I mean, sure this is compression in the sense that I can send you a tiny "compre...

markisus · on May 5, 2024

But we don’t usually count the decompression program size when evaluating compression ratio. Eg 7-Zip is about 1 MB, but you don’t think about that when evaluating particular 7z files.

vintermann · on May 5, 2024

We do when it's the Hutter prize, otherwise it's easy to cheat.

But sure, it's a constant factor, so if you compress enough data you can always ignore it.

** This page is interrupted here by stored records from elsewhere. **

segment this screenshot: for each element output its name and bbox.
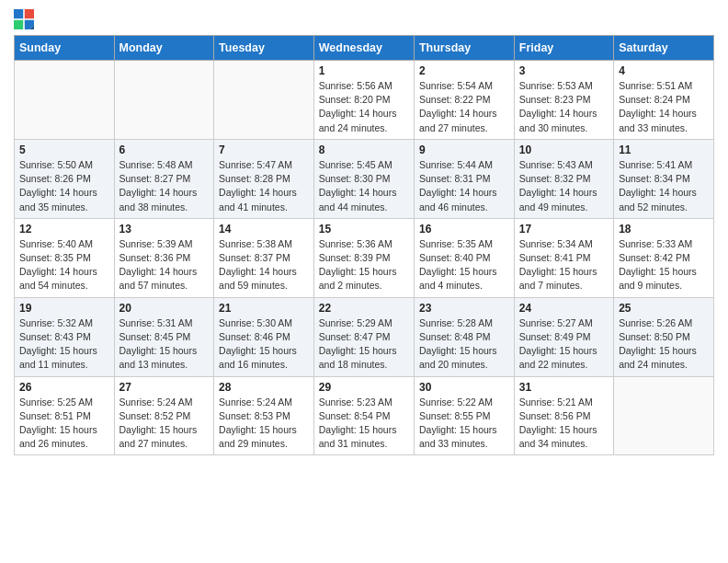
day-info: Sunrise: 5:48 AMSunset: 8:27 PMDaylight:… [119, 158, 210, 214]
week-row-5: 26Sunrise: 5:25 AMSunset: 8:51 PMDayligh… [15, 376, 714, 455]
day-cell: 22Sunrise: 5:29 AMSunset: 8:47 PMDayligh… [313, 297, 414, 376]
day-number: 9 [419, 144, 509, 156]
day-cell: 5Sunrise: 5:50 AMSunset: 8:26 PMDaylight… [15, 139, 115, 218]
day-number: 2 [419, 64, 509, 77]
day-info: Sunrise: 5:22 AMSunset: 8:55 PMDaylight:… [419, 396, 509, 452]
day-cell: 11Sunrise: 5:41 AMSunset: 8:34 PMDayligh… [614, 139, 714, 218]
day-number: 20 [119, 302, 210, 315]
day-number: 10 [519, 144, 609, 156]
day-number: 3 [519, 64, 609, 77]
day-number: 24 [519, 302, 609, 315]
day-info: Sunrise: 5:50 AMSunset: 8:26 PMDaylight:… [19, 158, 109, 214]
weekday-header-tuesday: Tuesday [214, 36, 314, 61]
day-cell [614, 376, 714, 455]
day-cell [114, 61, 214, 140]
weekday-header-row: SundayMondayTuesdayWednesdayThursdayFrid… [15, 36, 714, 61]
week-row-3: 12Sunrise: 5:40 AMSunset: 8:35 PMDayligh… [15, 218, 714, 297]
day-cell: 23Sunrise: 5:28 AMSunset: 8:48 PMDayligh… [414, 297, 514, 376]
day-info: Sunrise: 5:24 AMSunset: 8:53 PMDaylight:… [219, 396, 309, 452]
day-cell: 17Sunrise: 5:34 AMSunset: 8:41 PMDayligh… [514, 218, 613, 297]
calendar-table: SundayMondayTuesdayWednesdayThursdayFrid… [14, 35, 714, 455]
day-cell: 20Sunrise: 5:31 AMSunset: 8:45 PMDayligh… [114, 297, 214, 376]
weekday-header-saturday: Saturday [614, 36, 714, 61]
day-cell: 8Sunrise: 5:45 AMSunset: 8:30 PMDaylight… [313, 139, 414, 218]
day-info: Sunrise: 5:33 AMSunset: 8:42 PMDaylight:… [619, 237, 709, 293]
day-info: Sunrise: 5:27 AMSunset: 8:49 PMDaylight:… [519, 316, 609, 373]
day-number: 5 [19, 144, 109, 156]
day-number: 4 [619, 64, 709, 77]
logo [14, 9, 36, 29]
day-number: 13 [119, 223, 210, 236]
day-info: Sunrise: 5:29 AMSunset: 8:47 PMDaylight:… [319, 316, 409, 373]
day-number: 6 [119, 144, 210, 156]
day-info: Sunrise: 5:34 AMSunset: 8:41 PMDaylight:… [519, 237, 609, 293]
day-info: Sunrise: 5:24 AMSunset: 8:52 PMDaylight:… [119, 396, 210, 452]
day-number: 14 [219, 223, 309, 236]
day-number: 19 [19, 302, 109, 315]
day-cell: 21Sunrise: 5:30 AMSunset: 8:46 PMDayligh… [214, 297, 314, 376]
day-cell: 30Sunrise: 5:22 AMSunset: 8:55 PMDayligh… [414, 376, 514, 455]
day-cell: 12Sunrise: 5:40 AMSunset: 8:35 PMDayligh… [15, 218, 115, 297]
day-number: 11 [619, 144, 709, 156]
week-row-1: 1Sunrise: 5:56 AMSunset: 8:20 PMDaylight… [15, 61, 714, 140]
day-info: Sunrise: 5:56 AMSunset: 8:20 PMDaylight:… [319, 79, 409, 135]
day-cell [15, 61, 115, 140]
day-info: Sunrise: 5:31 AMSunset: 8:45 PMDaylight:… [119, 316, 210, 373]
svg-rect-1 [25, 9, 34, 18]
day-number: 23 [419, 302, 509, 315]
day-info: Sunrise: 5:23 AMSunset: 8:54 PMDaylight:… [319, 396, 409, 452]
day-number: 31 [519, 381, 609, 394]
day-number: 16 [419, 223, 509, 236]
day-cell: 24Sunrise: 5:27 AMSunset: 8:49 PMDayligh… [514, 297, 613, 376]
day-cell: 28Sunrise: 5:24 AMSunset: 8:53 PMDayligh… [214, 376, 314, 455]
day-cell: 19Sunrise: 5:32 AMSunset: 8:43 PMDayligh… [15, 297, 115, 376]
day-cell: 2Sunrise: 5:54 AMSunset: 8:22 PMDaylight… [414, 61, 514, 140]
day-cell: 6Sunrise: 5:48 AMSunset: 8:27 PMDaylight… [114, 139, 214, 218]
day-number: 8 [319, 144, 409, 156]
day-cell: 18Sunrise: 5:33 AMSunset: 8:42 PMDayligh… [614, 218, 714, 297]
day-cell: 7Sunrise: 5:47 AMSunset: 8:28 PMDaylight… [214, 139, 314, 218]
day-number: 28 [219, 381, 309, 394]
day-cell: 10Sunrise: 5:43 AMSunset: 8:32 PMDayligh… [514, 139, 613, 218]
day-info: Sunrise: 5:21 AMSunset: 8:56 PMDaylight:… [519, 396, 609, 452]
day-info: Sunrise: 5:35 AMSunset: 8:40 PMDaylight:… [419, 237, 509, 293]
day-number: 25 [619, 302, 709, 315]
day-number: 22 [319, 302, 409, 315]
day-info: Sunrise: 5:47 AMSunset: 8:28 PMDaylight:… [219, 158, 309, 214]
day-number: 17 [519, 223, 609, 236]
day-info: Sunrise: 5:25 AMSunset: 8:51 PMDaylight:… [19, 396, 109, 452]
day-cell: 4Sunrise: 5:51 AMSunset: 8:24 PMDaylight… [614, 61, 714, 140]
day-cell: 1Sunrise: 5:56 AMSunset: 8:20 PMDaylight… [313, 61, 414, 140]
day-number: 30 [419, 381, 509, 394]
day-info: Sunrise: 5:45 AMSunset: 8:30 PMDaylight:… [319, 158, 409, 214]
day-cell: 9Sunrise: 5:44 AMSunset: 8:31 PMDaylight… [414, 139, 514, 218]
day-cell: 15Sunrise: 5:36 AMSunset: 8:39 PMDayligh… [313, 218, 414, 297]
weekday-header-thursday: Thursday [414, 36, 514, 61]
logo-icon [14, 9, 34, 29]
day-info: Sunrise: 5:51 AMSunset: 8:24 PMDaylight:… [619, 79, 709, 135]
day-cell: 29Sunrise: 5:23 AMSunset: 8:54 PMDayligh… [313, 376, 414, 455]
day-cell: 14Sunrise: 5:38 AMSunset: 8:37 PMDayligh… [214, 218, 314, 297]
svg-rect-2 [14, 20, 23, 29]
day-info: Sunrise: 5:43 AMSunset: 8:32 PMDaylight:… [519, 158, 609, 214]
weekday-header-friday: Friday [514, 36, 613, 61]
day-number: 18 [619, 223, 709, 236]
day-number: 26 [19, 381, 109, 394]
day-info: Sunrise: 5:53 AMSunset: 8:23 PMDaylight:… [519, 79, 609, 135]
day-info: Sunrise: 5:30 AMSunset: 8:46 PMDaylight:… [219, 316, 309, 373]
day-info: Sunrise: 5:26 AMSunset: 8:50 PMDaylight:… [619, 316, 709, 373]
day-info: Sunrise: 5:41 AMSunset: 8:34 PMDaylight:… [619, 158, 709, 214]
day-cell: 13Sunrise: 5:39 AMSunset: 8:36 PMDayligh… [114, 218, 214, 297]
day-number: 21 [219, 302, 309, 315]
week-row-4: 19Sunrise: 5:32 AMSunset: 8:43 PMDayligh… [15, 297, 714, 376]
day-info: Sunrise: 5:36 AMSunset: 8:39 PMDaylight:… [319, 237, 409, 293]
day-number: 12 [19, 223, 109, 236]
day-number: 29 [319, 381, 409, 394]
day-cell: 16Sunrise: 5:35 AMSunset: 8:40 PMDayligh… [414, 218, 514, 297]
day-info: Sunrise: 5:40 AMSunset: 8:35 PMDaylight:… [19, 237, 109, 293]
day-cell: 27Sunrise: 5:24 AMSunset: 8:52 PMDayligh… [114, 376, 214, 455]
day-info: Sunrise: 5:32 AMSunset: 8:43 PMDaylight:… [19, 316, 109, 373]
day-number: 7 [219, 144, 309, 156]
weekday-header-wednesday: Wednesday [313, 36, 414, 61]
svg-rect-0 [14, 9, 23, 18]
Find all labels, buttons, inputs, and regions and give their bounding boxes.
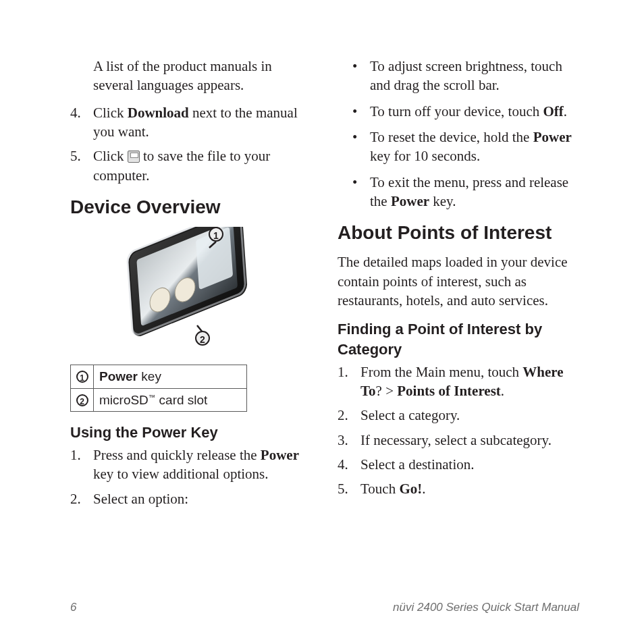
pk-step-1: 1. Press and quickly release the Power k… xyxy=(70,446,313,484)
heading-power-key: Using the Power Key xyxy=(70,423,313,443)
heading-finding-poi: Finding a Point of Interest by Category xyxy=(338,319,579,359)
table-row: 2 microSD™ card slot xyxy=(71,388,247,412)
step-4: 4. Click Download next to the manual you… xyxy=(70,103,313,142)
save-icon xyxy=(128,151,140,163)
step-5: 5. Click to save the file to your comput… xyxy=(70,146,313,185)
heading-device-overview: Device Overview xyxy=(70,194,313,220)
power-key-steps: 1. Press and quickly release the Power k… xyxy=(70,446,313,508)
pk-step-2: 2. Select an option: xyxy=(70,489,313,508)
poi-step-5: 5. Touch Go!. xyxy=(338,479,579,498)
poi-step-3: 3. If necessary, select a subcategory. xyxy=(338,431,579,450)
list-item: To turn off your device, touch Off. xyxy=(338,102,579,121)
intro-text: A list of the product manuals in several… xyxy=(93,57,313,95)
device-figure: 1 2 xyxy=(107,227,276,355)
options-list: To adjust screen brightness, touch and d… xyxy=(338,57,579,211)
poi-paragraph: The detailed maps loaded in your device … xyxy=(338,252,579,310)
callout-2: 2 xyxy=(195,331,210,346)
parts-table: 1 Power key 2 microSD™ card slot xyxy=(70,365,247,412)
poi-step-4: 4. Select a destination. xyxy=(338,455,579,474)
poi-steps: 1. From the Main menu, touch Where To? >… xyxy=(338,363,579,499)
right-column: To adjust screen brightness, touch and d… xyxy=(338,57,579,514)
device-illustration xyxy=(107,227,276,355)
heading-poi: About Points of Interest xyxy=(338,220,579,246)
list-item: To exit the menu, press and release the … xyxy=(338,173,579,211)
left-column: A list of the product manuals in several… xyxy=(70,57,313,514)
poi-step-2: 2. Select a category. xyxy=(338,406,579,425)
download-steps: 4. Click Download next to the manual you… xyxy=(70,103,313,185)
list-item: To adjust screen brightness, touch and d… xyxy=(338,57,579,95)
table-row: 1 Power key xyxy=(71,365,247,388)
page-number: 6 xyxy=(70,601,76,614)
page-footer: 6 nüvi 2400 Series Quick Start Manual xyxy=(70,601,579,614)
callout-1: 1 xyxy=(209,227,223,242)
poi-step-1: 1. From the Main menu, touch Where To? >… xyxy=(338,363,579,401)
list-item: To reset the device, hold the Power key … xyxy=(338,128,579,166)
footer-title: nüvi 2400 Series Quick Start Manual xyxy=(393,601,579,614)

Filligree · on May 5, 2024

We would if it’s a multi-gigabyte program the receiver doesn’t have installed.

viraptor · on May 5, 2024

Maybe not multi-gigabyte, but in a new system/phone in a year, you're basically guaranteed to find at least one tiny model. We may even get some "standard" model everyone can reliably use as a reference.

Filligree · on May 5, 2024

At that point it would be useful. Although, I wonder if it wouldn’t make more sense to train one specifically for the job. Current LLMs can predict HTML, sure, but they’re large and slow for the task.

markisus · on May 5, 2024

Yeah sometimes compression ratio is not the right question when there are other practical concerns like disk space or user experience.

But I do want to point out that almost everyone installs at least one multigigabyte file to decompress other files, and that is the OS.

Filligree · on May 6, 2024

If the only thing the OS could do is decompress files, then we'd be rightly upset at that for being multi-gigabyte as well. :)

Legend2440 · on May 5, 2024

There's an existing idea called shared dictionary compression. Everybody pre-agrees on some statistical priors about the data, and you use them to improve the compression ratio.

This is just the gigascale version of that.